Transparency International launches chapter in Serbia
Civil society initiative ‘a sign of Serbia’s return to Europe’ - Miklos Marschall, Executive Director, Transparency International
Issued by Transparency International Secretariat
A new country chapter was launched in Serbia today by Transparency International. "This initiative coincides with the welcome return of Serbia to the family of European democracies," said TI Executive Director for Central and Eastern Europe Miklos Marschall, speaking at the launch of Transparency Group of the European Movement in Serbia. "The country is undergoing exciting changes," he said, "and civil society organisations will play a key role in the fight against the corruption that was bred under the Milosevic regime."
Yugoslavia was ranked second worst out of 90 countries in Transparency International's 2000 Corruption Perceptions Index, and corruption remains a serious obstacle to foreign investment and loans. Meanwhile, the new government of Serbia has come under increasing pressure from all sides to bring the former ruling class to justice. Milosevic himself is now under investigation for alleged fraud, embezzlement of state funds and murder.

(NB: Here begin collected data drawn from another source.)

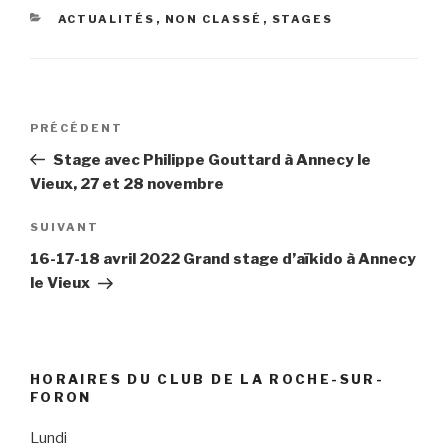
r
v
CATÉGORIES
ACTUALITÉS
,
NON CLASSÉ
,
STAGES
e
r
d
e
a
d
n
a
s
n
u
s
n
u
Navigation
e
n
n
e
Article
PRÉCÉDENT
o
n
de
précédent
u
o
Stage avec Philippe Gouttard à Annecy le
v
u
l’article
e
v
Vieux, 27 et 28 novembre
l
e
l
l
e
l
Article
SUIVANT
f
e
e
f
suivant
n
e
16-17-18 avril 2022 Grand stage d’aïkido à Annecy
ê
n
le Vieux
t
ê
r
t
e
r
)
e
)
HORAIRES DU CLUB DE LA ROCHE-SUR-
FORON
Lundi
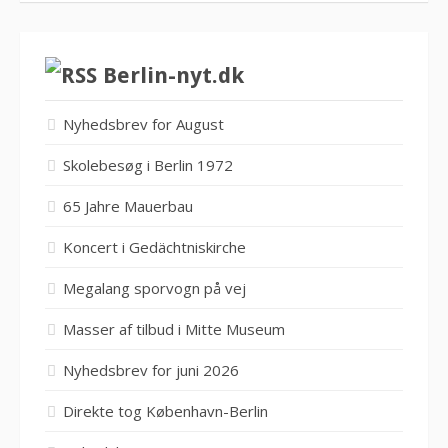
Berlin-nyt.dk
Nyhedsbrev for August
Skolebesøg i Berlin 1972
65 Jahre Mauerbau
Koncert i Gedächtniskirche
Megalang sporvogn på vej
Masser af tilbud i Mitte Museum
Nyhedsbrev for juni 2026
Direkte tog København-Berlin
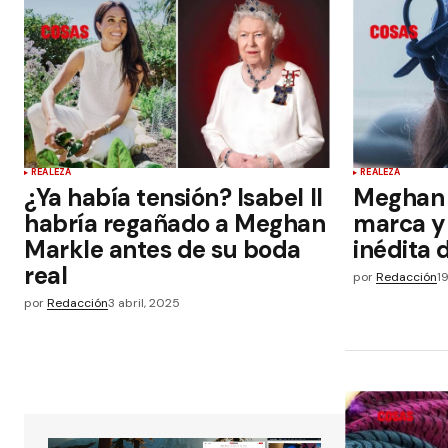
REALEZA
REALEZA
¿Ya había tensión? Isabel II
Meghan 
habría regañado a Meghan
marca y 
Markle antes de su boda
inédita d
real
por
Redacción
1
por
Redacción
3 abril, 2025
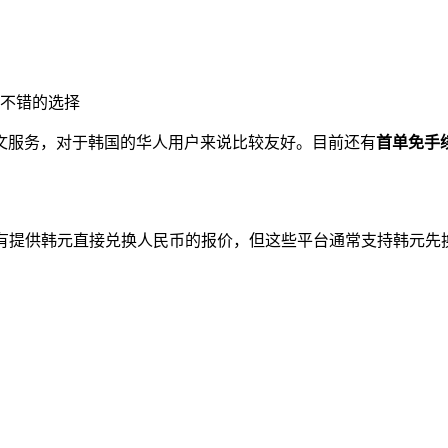
不错的选择
文服务，对于韩国的华人用户来说比较友好。目前还有
首单免手
有提供韩元直接兑换人民币的报价，但这些平台通常支持韩元先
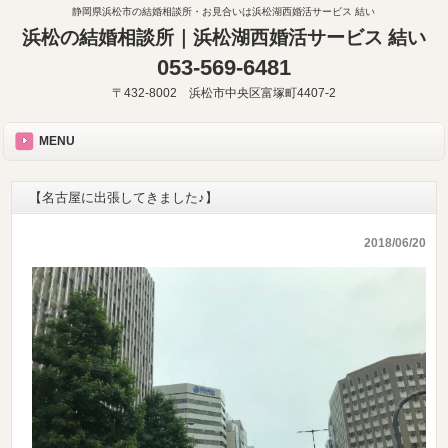
静岡県浜松市の結婚相談所・お見合いは浜松湖西婚活サービス 結い
浜松の結婚相談所｜浜松湖西婚活サービス 結い
053-569-6481
〒432-8002 浜松市中央区富塚町4407-2
MENU
【名古屋に出張してきました♪】
2018/06/20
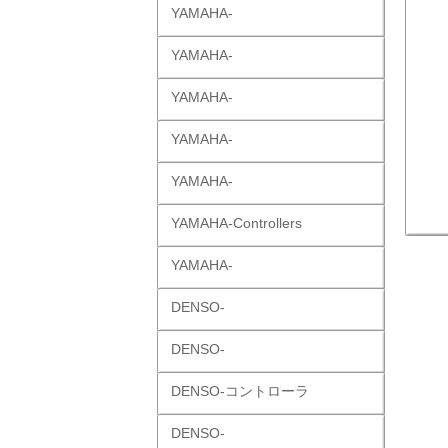
YAMAHA-
YAMAHA-
YAMAHA-
YAMAHA-
YAMAHA-
YAMAHA-Controllers
YAMAHA-
DENSO-
DENSO-
DENSO-コントローラ
DENSO-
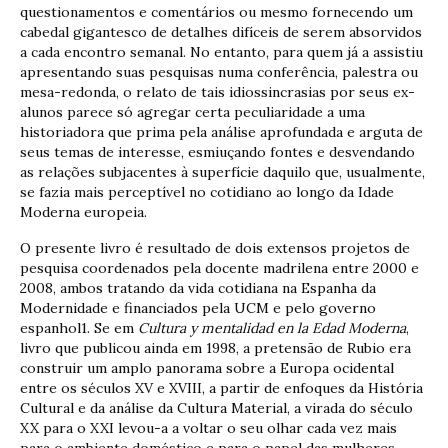
questionamentos e comentários ou mesmo fornecendo um
cabedal gigantesco de detalhes difíceis de serem absorvidos
a cada encontro semanal. No entanto, para quem já a assistiu
apresentando suas pesquisas numa conferência, palestra ou
mesa-redonda, o relato de tais idiossincrasias por seus ex-
alunos parece só agregar certa peculiaridade a uma
historiadora que prima pela análise aprofundada e arguta de
seus temas de interesse, esmiuçando fontes e desvendando
as relações subjacentes à superfície daquilo que, usualmente,
se fazia mais perceptível no cotidiano ao longo da Idade
Moderna europeia.
O presente livro é resultado de dois extensos projetos de
pesquisa coordenados pela docente madrilena entre 2000 e
2008, ambos tratando da vida cotidiana na Espanha da
Modernidade e financiados pela UCM e pelo governo
espanhol1. Se em
Cultura y mentalidad en la Edad Moderna
,
livro que publicou ainda em 1998, a pretensão de Rubio era
construir um amplo panorama sobre a Europa ocidental
entre os séculos XV e XVIII, a partir de enfoques da História
Cultural e da análise da Cultura Material, a virada do século
XX para o XXI levou-a a voltar o seu olhar cada vez mais
para o ambiente doméstico e para o papel das mulheres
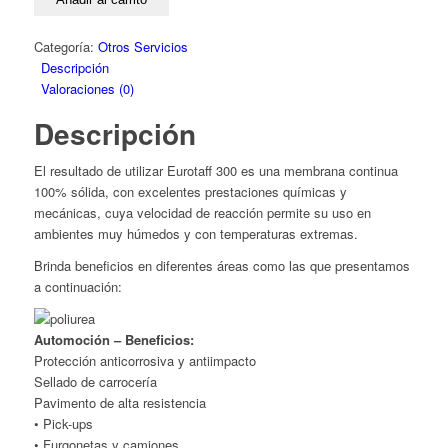
Categoría:
Otros Servicios
Descripción
Valoraciones (0)
Descripción
El resultado de utilizar Eurotaff 300 es una membrana continua
100% sólida, con excelentes prestaciones químicas y
mecánicas, cuya velocidad de reacción permite su uso en
ambientes muy húmedos y con temperaturas extremas.
Brinda beneficios en diferentes áreas como las que presentamos
a continuación:
Automoción – Beneficios:
Protección anticorrosiva y antiimpacto
Sellado de carrocería
Pavimento de alta resistencia
• Pick-ups
• Furgonetas y camiones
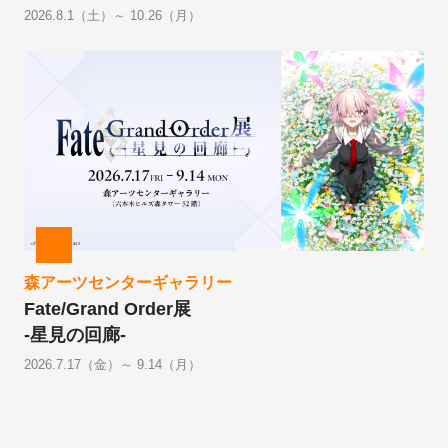
2026.8.1（土）～ 10.26（月）
森アーツセンターギャラリー
Fate/Grand Order展
-星見の回廊-
2026.7.17（金）～ 9.14（月）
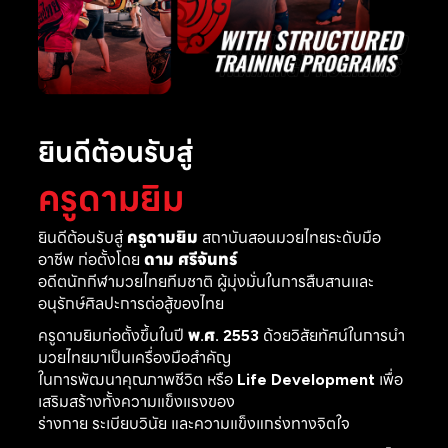
ยินดีต้อนรับสู่
ครูดามยิม
ยินดีต้อนรับสู่
ครูดามยิม
สถาบันสอนมวยไทยระดับมือ
อาชีพ ก่อตั้งโดย
ดาม ศรีจันทร์
อดีตนักกีฬามวยไทยทีมชาติ ผู้มุ่งมั่นในการสืบสานและ
อนุรักษ์ศิลปะการต่อสู้ของไทย
ครูดามยิมก่อตั้งขึ้นในปี
พ.ศ. 2553
ด้วยวิสัยทัศน์ในการนำ
มวยไทยมาเป็นเครื่องมือสำคัญ
ในการพัฒนาคุณภาพชีวิต หรือ
Life Development
เพื่อ
เสริมสร้างทั้งความแข็งแรงของ
ร่างกาย ระเบียบวินัย และความแข็งแกร่งทางจิตใจ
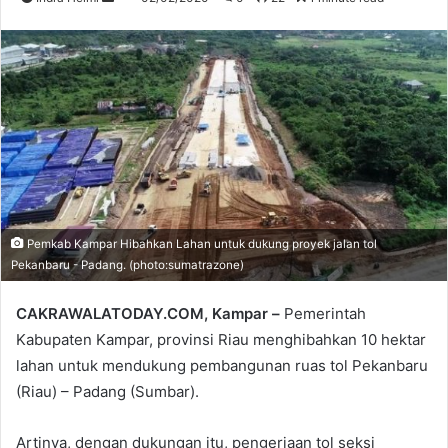
an
email
Pemkab Kampar Hibahkan Lahan untuk dukung proyek jalan tol
Pekanbaru - Padang. (photo:sumatrazone)
CAKRAWALATODAY.COM, Kampar –
Pemerintah
Kabupaten Kampar, provinsi Riau menghibahkan 10 hektar
lahan untuk mendukung pembangunan ruas tol Pekanbaru
(Riau) – Padang (Sumbar).
Artinya, dengan dukungan itu, pengerjaan tol seksi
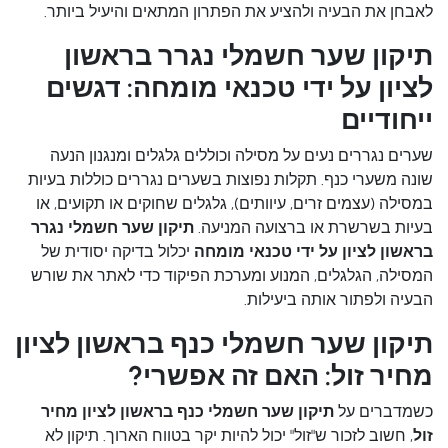
לאבחן את הבעיה ולהציע את הפתרון המתאים והיעיל ביותר.
תיקון שער חשמלי נגרר בראשון
לציון על ידי טכנאי מומחה: דגשים
ייחודיים
שערים נגררים נעים על מסילה וכוללים גלגלים ומנגנון הנעה
שונה משערי כנף. תקלות נפוצות בשערים נגררים כוללות בעיות
במסילה (עצמים זרים, עיוותים), גלגלים שחוקים או תקועים, או
בעיות בשרשרת או ברצועה המניעה.
תיקון שער חשמלי נגרר
בראשון לציון על ידי טכנאי מומחה
יכלול בדיקה יסודית של
המסילה, הגלגלים, המנוע ומערכת הפיקוד כדי לאתר את שורש
הבעיה ולפתור אותה ביעילות.
תיקון שער חשמלי כנף בראשון לציון
מחיר זול: האם זה אפשרי?
כשמדברים על
תיקון שער חשמלי כנף בראשון לציון מחיר
זול
, חשוב לזכור ש"זול" יכול להיות יקר בטווח הארוך. תיקון לא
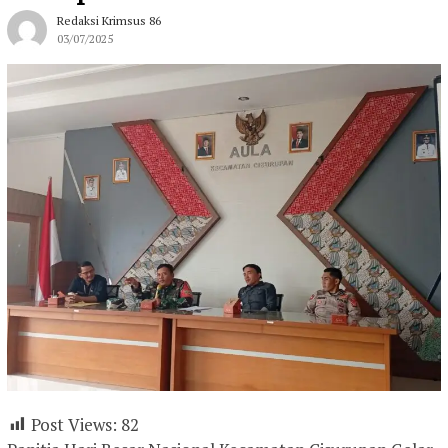
Redaksi Krimsus 86
03/07/2025
Post Views:
82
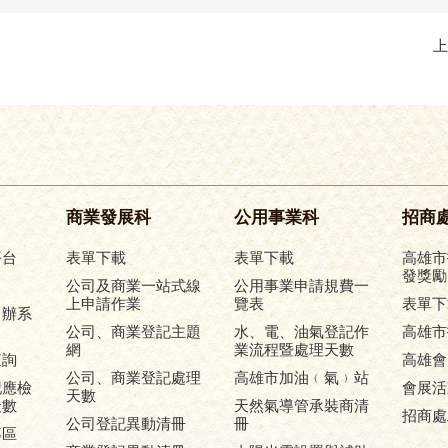
上
商業發展科
公用事業科
招商
平台
表單下載
表單下載
高雄市
發獎勵
公司及商業一站式線
公用事業申請規費一
上申請作業
覽表
表單下
申辦系
公司、商業登記主題
水、電、油氣登記作
高雄市
網
業流程暨處理天數
查詢
高雄會
公司、商業登記處理
高雄市加油﹙氣﹚站
記應檢
會展活
天數
天數
天然氣導管承裝商清
招商處
公司登記異動清冊
冊
專區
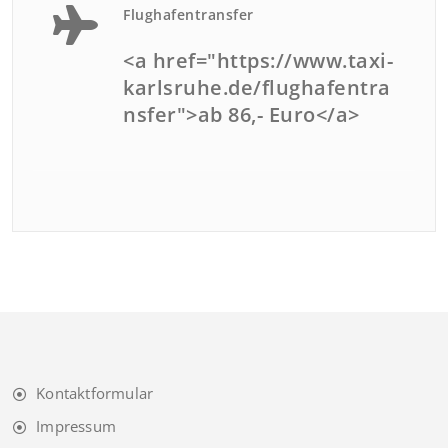
Flughafentransfer
<a href="https://www.taxi-
karlsruhe.de/flughafentra
nsfer">ab 86,- Euro</a>
Kontaktformular
Impressum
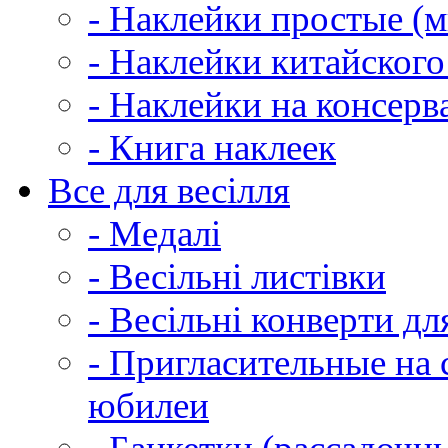
- Наклейки простые (м
- Наклейки китайского
- Наклейки на консер
- Книга наклеек
Все для весілля
- Медалі
- Весільні листівки
- Весільні конверти д
- Пригласительные на 
юбилеи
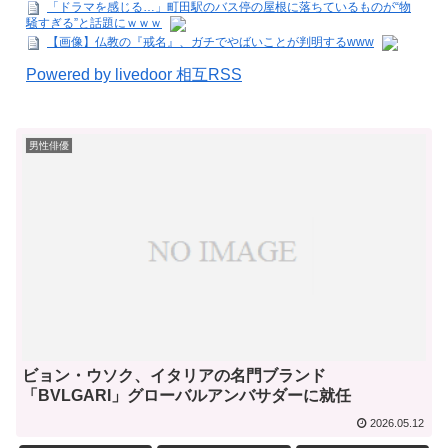
「ドラマを感じる…」町田駅のバス停の屋根に落ちているものが“物
騒すぎる”と話題にｗｗｗ
【画像】仏教の『戒名』、ガチでやばいことが判明するwww
Powered by livedoor 相互RSS
男性俳優
ビョン・ウソク、イタリアの名門ブランド
「BVLGARI」グローバルアンバサダーに就任
2026.05.12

Transparency International's new Serbian chapter, which has grown out of the European Movement in Serbia, a local non-governmental organisation, was already working on anti-corruption programmes during the Milosevic regime. Just weeks after Milosevic was ousted, the group began an anti-corruption programme in the cities of Nis, Kikinda, and Cukarica to improve the functioning of municipal services and to introduce professional budgeting and public procurement procedures, which will be so essential to Serbia's democratic transition.
Transparency International Serbia will continue its anti-corruption efforts at the municipal level. The new chapter has also been asked by the government to assist in the drafting of a national anti-corruption programme.
Transparency International has chapters in more than 75 countries, and its activities are growing rapidly in south-eastern Europe. On 23 February, a new chapter was launched in Bosnia and Herzegovina. In December 2000, Transparency International Bulgaria monitored the public auction of the second GSM mobile phone license, an auction considered to have been the most transparent public bidding process in the region. TI Croatia is working with the Ministry of Justice on the draft of a conflict of interest law and a countrywide anti-corruption programme.